In October 1981, Anita married the Indonesian singer Broery Pesulima. Anita's father objected to the marriage as Broery is Christian while Anita is a Muslim. Broery converted to Islam during their marriage but the couple later separated. Broery later renounced Islam and converted back to Christianity.

In 1995, Anita was caught for close proximity (khalwat) with her third husband J.D. Nicholas of the musical group The Commodores, to whom she was engaged at the time. Anita attended a hearing in court and paid a fine.

She is currently married to her British manager, Mohamad Mahathir Abdullah (formerly Martin Cox). The couple first met in Las Vegas, and wed in 2001.

In September 2009, Anita's husband was attacked outside her stepmother Datin Umi Kalthum's home in Taman Melawati, Malaysia. Anita subsequently forgave the robbers.

In February 2011, Anita collected the Legend Award for her mother, Siput Sarawak, at the Seri Temasek Awards.

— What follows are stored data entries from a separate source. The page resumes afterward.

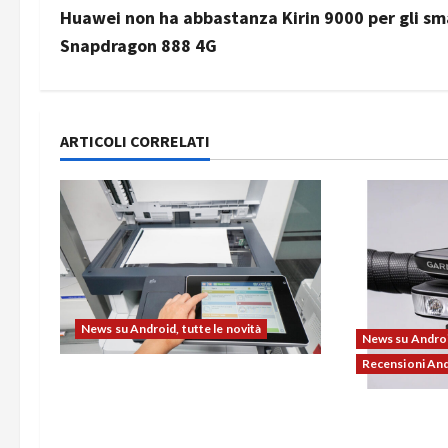
v
Huawei non ha abbastanza Kirin 9000 per gli sm
Snapdragon 888 4G
i
g
a
ARTICOLI CORRELATI
z
i
o
n
News su Android, tutte le novità
News su Android
e
Recensioni An
L’evoluzione dell’ufficio passa
a
dal noleggio: stampanti
Ravemen FR11
multifunzione e smartphone
r
illuminazion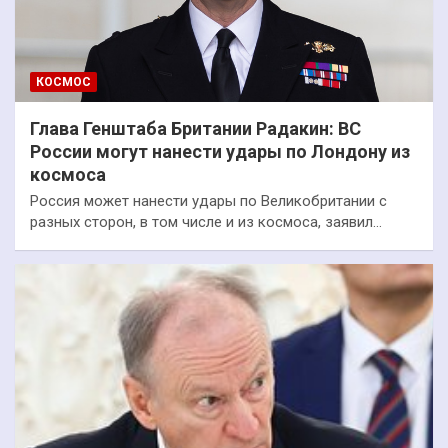
КОСМОС
Глава Генштаба Британии Радакин: ВС
России могут нанести удары по Лондону из
космоса
Россия может нанести удары по Великобритании с
разных сторон, в том числе и из космоса, заявил…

Anita said, "It was the proudest day of my life, an exceptional and emotional moment."

Anita retired from public life in 2011 and has been living a private life in Las Vegas, United States.

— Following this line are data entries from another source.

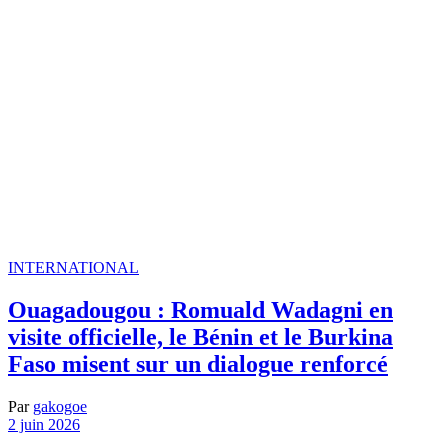
INTERNATIONAL
Ouagadougou : Romuald Wadagni en
visite officielle, le Bénin et le Burkina
Faso misent sur un dialogue renforcé
Par
gakogoe
2 juin 2026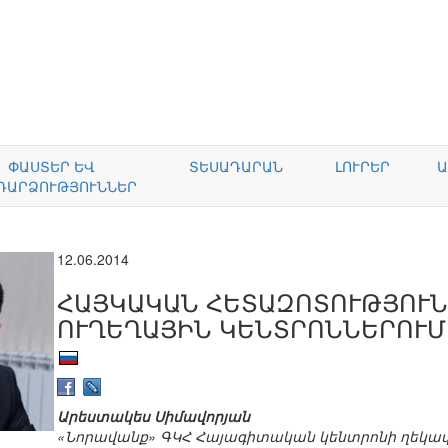
ՓԱՍՏԵՐ ԵՎ
ՏԵՍԱԴԱՐԱՆ
ԼՈՒՐԵՐ
Ա
ԴԱՐՁՈՒԹՅՈՒՆՆԵՐ
12.06.2014
ՀԱՅԿԱԿԱՆ ՀԵՏԱԶՈՏՈՒԹՅՈՒՆ
ՈՒՂԵՂԱՅԻՆ ԿԵՆՏՐՈՆՆԵՐՈՒՄ
Արեստակես Սիմավորյան
«Նորավանք» ԳԿՀ Հայագիտական կենտրոնի ղեկա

Her stepmother Datin Umi Kalthum, a veteran Malaysian actress, passed away in July 2013. Anita could not return for the funeral.

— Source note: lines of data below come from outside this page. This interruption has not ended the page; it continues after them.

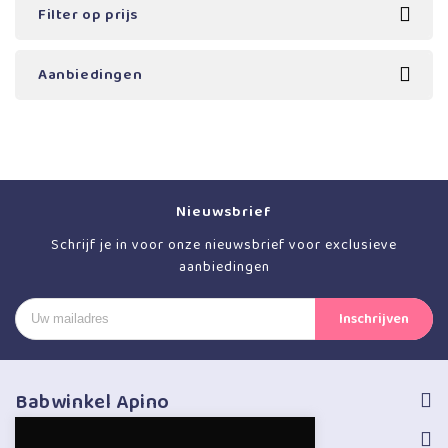
Filter op prijs
Aanbiedingen
Nieuwsbrief
Schrijf je in voor onze nieuwsbrief voor exclusieve
aanbiedingen
Babwinkel Apino
Volg ons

In 2022, Anita contacted entertainment journalist Roslen Fadzil to dispel rumours about her health and personal status.

==Discography==
===EP===

| Year | Title | Release info | Notes | Ref. |
| 1969 | With A Lot O’ Soul | Columbia ECHK-621 | Backed by The Mandarins |  |

===Album===

| Year | Title | Notes | Ref. |
| 1969 | With A Lot O’ Soul |  |  |
| 1971 | Papa Ku Pulang |  |  |
| 1972 | La La La Lu |  |  |
| 1973 | Beautiful Saturday/Sunday |  |  |
| 1974 | Between Me and He |  |  |
| Antara Aku dan Dia |  |  |
| Pesan Ayah |  |  |
| 1975 | Environmental Terpuja |  |  |
| Live at the Mandarin Singapore |  |  |
| 1976 | Joint hummed Anita |  |  |
| Sophisticated Lady |  |  |
| Gembira Bersama |  |  |
| 1977 | Love Me |  |  |
| 1978 | Dancing in the City |  |  |
| 1979 | Gayamu Biar Sederhana |  |  |
| Anita Sarawak |  |  |
| 1981 | For the Love |  |  |
| 1982 | Peace (Damai) |  |  |
| 1984 | Kenangan Manis |  |  |
| Bawalah Daku Pergi |  |  |
| 1985 | Dunia Oh Dunia / Aku Menyayangimu |  |  |
| 1989 | Asmara |  |  |
| 1990 | Cinta Nan Satu |  |  |
| 1992 | Antara Yang Manis |  |  |
| 1993 | Bisikan Cinta |  |  |
| 2004 | Seksis |  |  |
| 2005 | Another Dimension |  |  |
| 2008 | Anita Sarawak: Her Complete Evergreen Collection |  |  |
| 2009 | Era Music Hits |  |  |
| 2010 | Cinta Anita (Love Anita) |  |  |

==Filmography==
===Film===

| Year | Title | Role | Notes |
|---|---|---|---|
| 1956 | Penchuri |  |  |
| 1966 | Dua Kali Lima |  |  |
| 1974 | Semambu Kuning |  |  |
| 2003 | Mr. Cinderella 2 |  |  |
| 2006 | Diva Popular |  |  |

===Host TV===

| Year | Title | Role | TV channel |
|---|---|---|---|
| 2003 | Anita | Herself/host | Astro Ria |
| 2007–2010 | Kwek Mambo Anita | Herself/host | Astro Prima |
| 2009–2010 | Astana | Herself/host | Astro Ria |

===Television series===

| Year | Title | Role | TV channel |
|---|---|---|---|
| 2003 | Selagi ada Kasih |  | Mediacorp Suria |
| 2005 | Agensi Melor |  | Astro Ria |
| 2008 | Papaku Rock |  | Astro Ria |

===Television movie===

| Year | Title | Role | TV channel |
|---|---|---|---|
| 2004 | Topeng |  | Astro Ria |

==In popular culture==
Anita Sarawak was featured in cartoonist, Lat's 1980 compilation of New Straits Times cartoons, With a Little Bit of Lat, published in 1980 by Berita Publishing.